**Data**
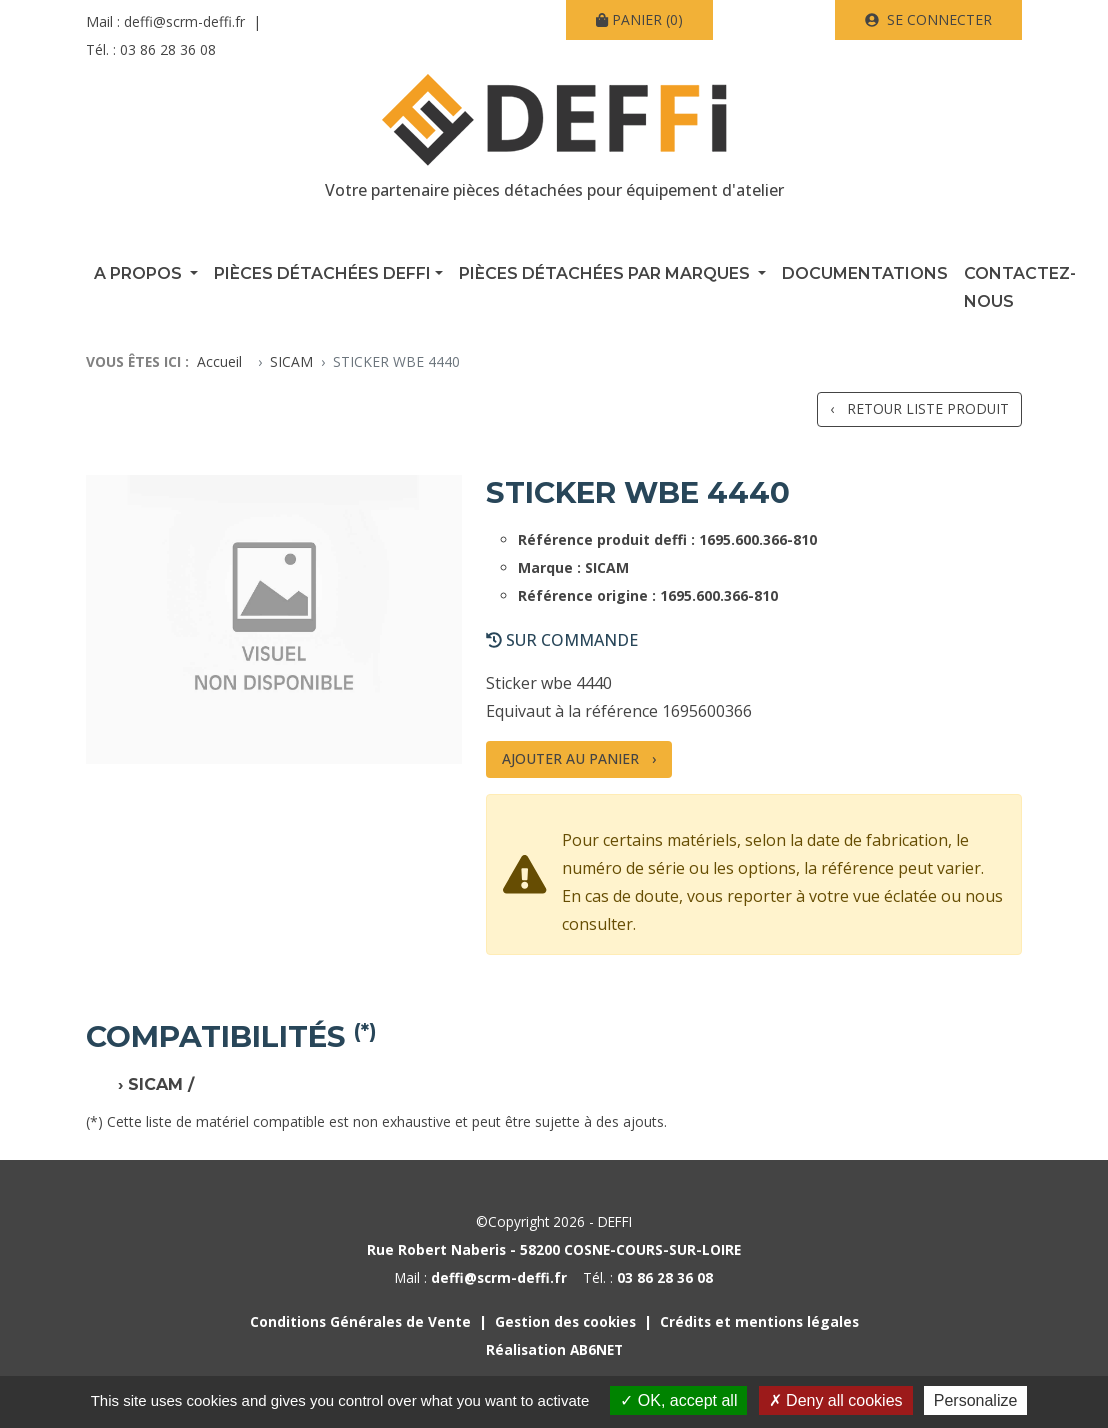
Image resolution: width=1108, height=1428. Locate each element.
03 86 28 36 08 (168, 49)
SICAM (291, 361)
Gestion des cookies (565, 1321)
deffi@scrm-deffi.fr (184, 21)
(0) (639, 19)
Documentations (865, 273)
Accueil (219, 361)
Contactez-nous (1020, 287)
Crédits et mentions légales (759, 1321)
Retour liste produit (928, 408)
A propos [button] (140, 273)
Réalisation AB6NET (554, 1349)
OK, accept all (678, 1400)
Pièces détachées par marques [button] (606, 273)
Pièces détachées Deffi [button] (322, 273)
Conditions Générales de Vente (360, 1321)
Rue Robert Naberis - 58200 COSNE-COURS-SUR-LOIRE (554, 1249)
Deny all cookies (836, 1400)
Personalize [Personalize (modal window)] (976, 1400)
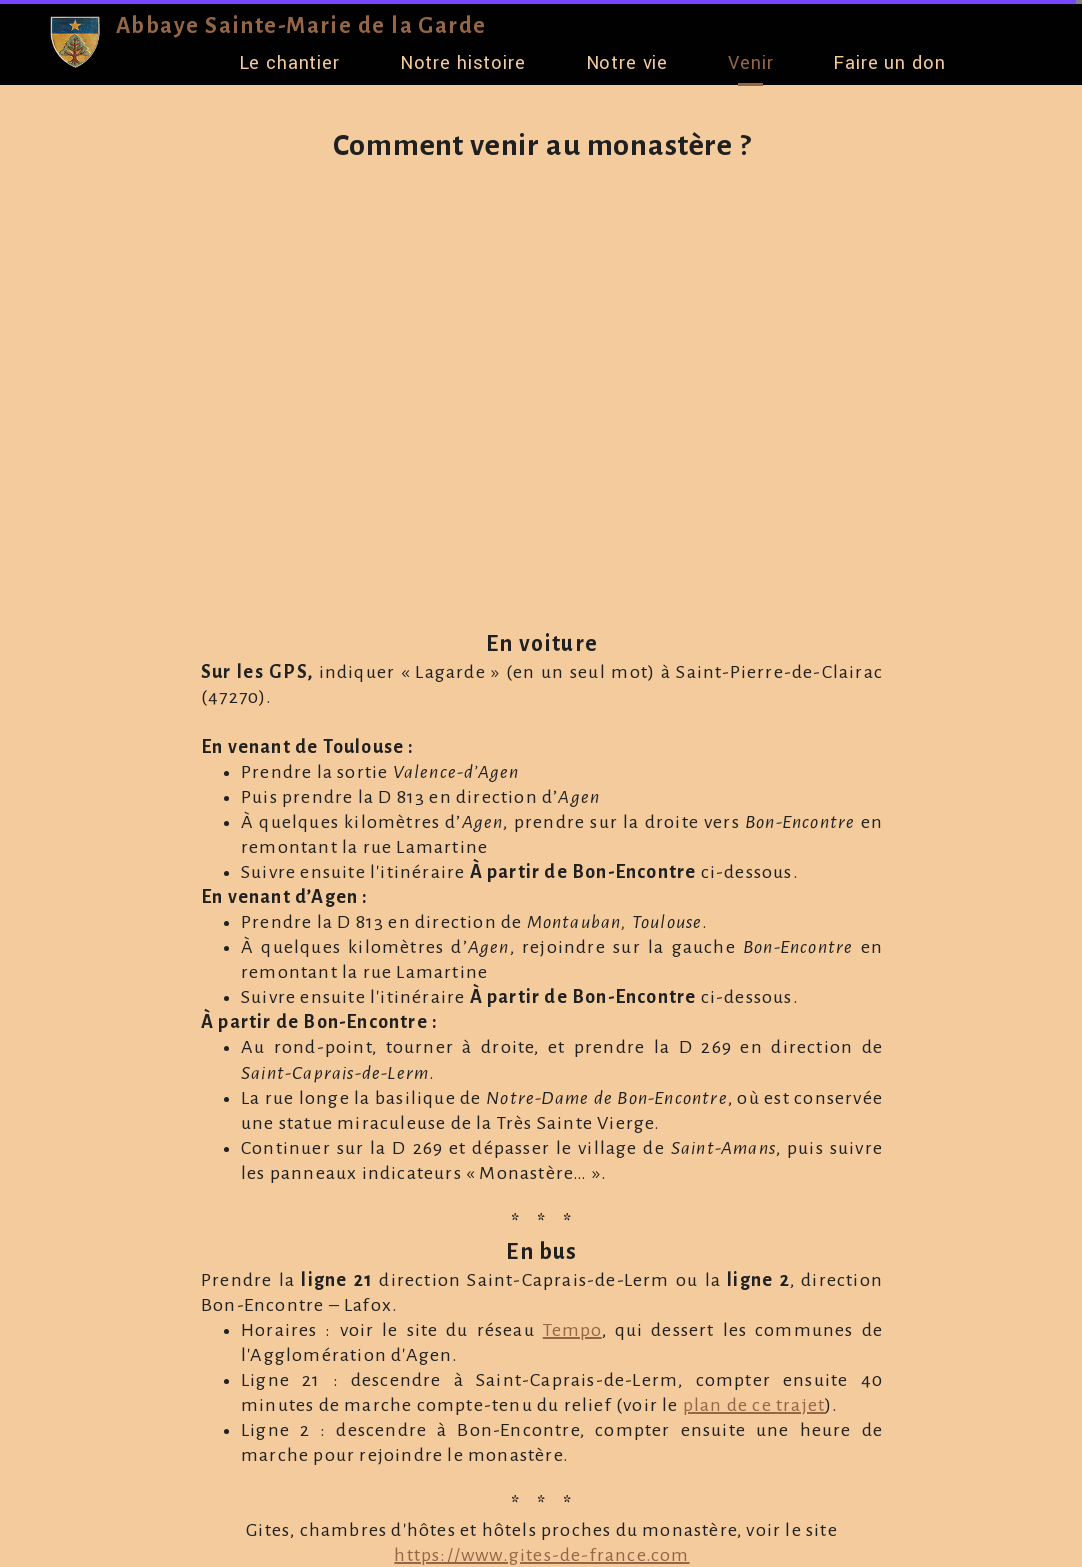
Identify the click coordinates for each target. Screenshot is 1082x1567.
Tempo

**Prompt**
Copy exactly, and only, the lines from the first line of the material through the line that contains "Contactez-nous (1020, 287)", both ends kept; no pictures.

**Solution for this task**
Image resolution: width=1108, height=1428. Locate each element.
03 86 28 36 08 (168, 49)
SICAM (291, 361)
Gestion des cookies (565, 1321)
deffi@scrm-deffi.fr (184, 21)
(0) (639, 19)
Documentations (865, 273)
Accueil (219, 361)
Contactez-nous (1020, 287)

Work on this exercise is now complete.